Para quem é capaz de perceber, essa proposta médica já se anuncia nos novos horizontes conceituais, pronta a ensinar ao homem que ele não é uma entidade casual, um mero acidente fenomênico produzido e animado por aleatórias reações biomoleculares, mas sim uma entidade altamente sábia, confeccionada por um domínio abstrato que conhece finalidades e manipula meios para atingi-los, o qual se pode muito bem identificar como sendo o espírito. Essa nova medicina, embasada na visão espiritual da vida e do ser, irá sofrear a excessiva intervenção química e artificial que hoje parece atingir o seu extremo, para buscar soluções mais amenas e naturais, afeitas à organicidade própria da vida, que sempre se mostrou vitoriosa ante as adversidades do planeta. Ela priorizará como essencial no adoecimento e na cura a compreensão do homem como um ser integral, buscando em sua imponderabilidade consciencial as razões últimas para os seus padecimentos. Far-se-á assim uma medicina humanista, aderida prioritariamente ao doente e ao seu mundo emocional, muito mais que à doença em seu sítio orgânico, efeito último de seus distúrbios. Enfim, será uma prática médica que considerará os avanços da especialização e servir-se-á da tecnologia propedêutica disponível, mas aprenderá a ver e tratar o paciente como uma unidade, integrada ao Todo, e exercerá uma atuação sobretudo preventiva. Assim considerada, será a verdadeira medicina da alma, e não apenas a do corpo, como hoje tem sido praticada.
Bafejado por esses anelos, esta obra pretende trazer para os meios acadêmicos evidências de que essa nova visão médica é viável e deve ser levada à sério como caminho de pesquisas. Os diversos artigos aqui apresentados vão desde introduções a medicinas integrativas e complementares, como a homeopatia e a fitoterapia, técnicas terapêuticas inovadoras, como a psicologia transpessoal e a musicoterapia, até os revolucionários conceitos no campo da saúde e da doença, da vida e da morte. São estudos que nos suscitam a existência de um domínio espiritual subjacente, atuante na vida, o qual deve ser considerado determinístico no adoecimento humano e na manutenção de sua saúde.
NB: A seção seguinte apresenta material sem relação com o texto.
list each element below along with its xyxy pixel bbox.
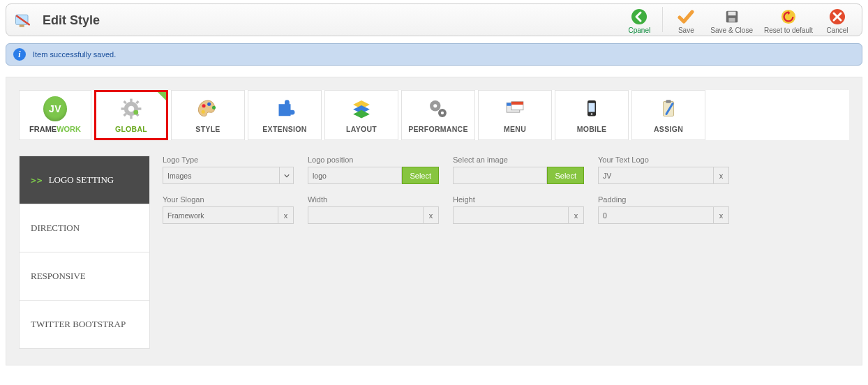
svg-rect-15 <box>135 100 139 104</box>
svg-point-18 <box>133 110 138 115</box>
svg-point-17 <box>128 106 135 112</box>
tab-menu[interactable]: MENU <box>478 90 552 140</box>
padding-clear-button[interactable]: x <box>714 206 729 224</box>
field-padding: Padding 0 x <box>598 195 729 224</box>
save-close-button[interactable]: Save & Close <box>706 7 757 34</box>
main-panel: JV FRAMEWORK GLOBAL STYLE EXTENSION <box>6 77 862 365</box>
window-icon <box>503 97 527 121</box>
tab-global[interactable]: GLOBAL <box>94 90 168 140</box>
padding-input[interactable]: 0 <box>598 206 714 224</box>
svg-point-29 <box>441 112 444 114</box>
field-width: Width x <box>308 195 439 224</box>
slogan-input[interactable]: Framework <box>163 206 278 224</box>
svg-point-36 <box>591 113 593 115</box>
info-message: Item successfully saved. <box>33 50 116 59</box>
sidebar-item-twitter-bootstrap[interactable]: TWITTER BOOTSTRAP <box>19 300 150 349</box>
field-select-image: Select an image Select <box>453 156 584 184</box>
height-input[interactable] <box>453 206 569 224</box>
svg-point-20 <box>207 103 211 106</box>
puzzle-icon <box>273 97 297 121</box>
tab-assign[interactable]: ASSIGN <box>631 90 705 140</box>
toolbar: Edit Style Cpanel Save Save & Close Re <box>6 3 862 36</box>
cancel-button[interactable]: Cancel <box>820 7 855 34</box>
svg-point-19 <box>202 104 206 107</box>
sidebar-item-logo-setting[interactable]: LOGO SETTING <box>19 156 150 204</box>
gear-icon <box>119 97 143 121</box>
reset-button[interactable]: Reset to default <box>760 7 817 34</box>
disk-icon <box>724 8 740 25</box>
svg-rect-13 <box>123 100 126 104</box>
tab-style[interactable]: STYLE <box>171 90 245 140</box>
layers-icon <box>350 97 373 121</box>
svg-rect-12 <box>137 107 141 110</box>
clipboard-icon <box>657 97 680 121</box>
svg-rect-11 <box>121 107 125 110</box>
svg-point-21 <box>212 106 216 110</box>
text-logo-input[interactable]: JV <box>598 167 714 184</box>
logo-position-select-button[interactable]: Select <box>402 167 439 184</box>
refresh-icon <box>780 8 797 25</box>
select-image-input[interactable] <box>453 167 547 184</box>
sidebar-item-direction[interactable]: DIRECTION <box>19 204 150 252</box>
page-title: Edit Style <box>43 13 100 28</box>
field-height: Height x <box>453 195 584 224</box>
svg-point-22 <box>202 110 205 114</box>
jv-logo-icon: JV <box>43 97 67 121</box>
text-logo-clear-button[interactable]: x <box>714 167 729 184</box>
edit-style-icon <box>13 11 33 31</box>
info-icon: i <box>13 48 26 61</box>
field-logo-position: Logo position logo Select <box>308 156 439 184</box>
save-button[interactable]: Save <box>668 7 703 34</box>
svg-rect-4 <box>728 12 735 16</box>
tab-mobile[interactable]: MOBILE <box>555 90 629 140</box>
palette-icon <box>196 97 220 121</box>
height-clear-button[interactable]: x <box>569 206 584 224</box>
field-slogan: Your Slogan Framework x <box>163 195 294 224</box>
logo-type-dropdown[interactable]: Images <box>163 167 294 184</box>
info-banner: i Item successfully saved. <box>6 43 862 66</box>
svg-rect-1 <box>20 24 24 27</box>
back-arrow-icon <box>631 8 648 25</box>
width-clear-button[interactable]: x <box>424 206 439 224</box>
slogan-clear-button[interactable]: x <box>278 206 294 224</box>
field-logo-type: Logo Type Images <box>163 156 294 184</box>
svg-point-27 <box>433 104 437 107</box>
checkmark-icon <box>678 8 694 25</box>
svg-point-2 <box>631 9 647 24</box>
close-icon <box>829 8 846 25</box>
svg-rect-38 <box>666 100 671 103</box>
gears-icon <box>426 97 450 121</box>
chevron-down-icon[interactable] <box>280 167 294 184</box>
cpanel-button[interactable]: Cpanel <box>622 7 657 34</box>
tab-framework[interactable]: JV FRAMEWORK <box>19 90 91 140</box>
select-image-select-button[interactable]: Select <box>547 167 584 184</box>
tab-extension[interactable]: EXTENSION <box>248 90 322 140</box>
width-input[interactable] <box>308 206 424 224</box>
svg-rect-33 <box>511 102 523 105</box>
svg-rect-10 <box>130 115 132 119</box>
sidebar-item-responsive[interactable]: RESPONSIVE <box>19 252 150 301</box>
svg-rect-9 <box>130 99 132 103</box>
mobile-icon <box>580 97 604 121</box>
form-area: Logo Type Images Logo position logo Sele… <box>163 156 849 348</box>
logo-position-input[interactable]: logo <box>308 167 402 184</box>
svg-marker-25 <box>353 110 370 119</box>
tabs-row: JV FRAMEWORK GLOBAL STYLE EXTENSION <box>19 90 849 140</box>
svg-rect-5 <box>728 18 735 22</box>
tab-framework-label: FRAMEWORK <box>29 125 81 133</box>
tab-performance[interactable]: PERFORMANCE <box>401 90 475 140</box>
settings-sidebar: LOGO SETTING DIRECTION RESPONSIVE TWITTE… <box>19 156 150 348</box>
svg-rect-35 <box>589 103 595 112</box>
field-text-logo: Your Text Logo JV x <box>598 156 729 184</box>
separator <box>662 7 663 32</box>
tab-layout[interactable]: LAYOUT <box>324 90 398 140</box>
A despeito de redigido por mestres e doutores, seus textos fazem-se acessíveis a todo estudioso interessado em ampliar conhecimentos, pois os autores se esmeraram ao máximo em evadir-se de terminologia técnica que pudesse dificultar a sua leitura por aqueles que não detêm formação na área de saúde.
Os autores esperam que esta obra alcance a sua finalidade, que é a de estimular todos os afiliados a essa renovadora proposta de compreensão da vida a somar esforços para que espiritualidade se estabeleça como real campo de trabalho na nova medicina que já se anuncia.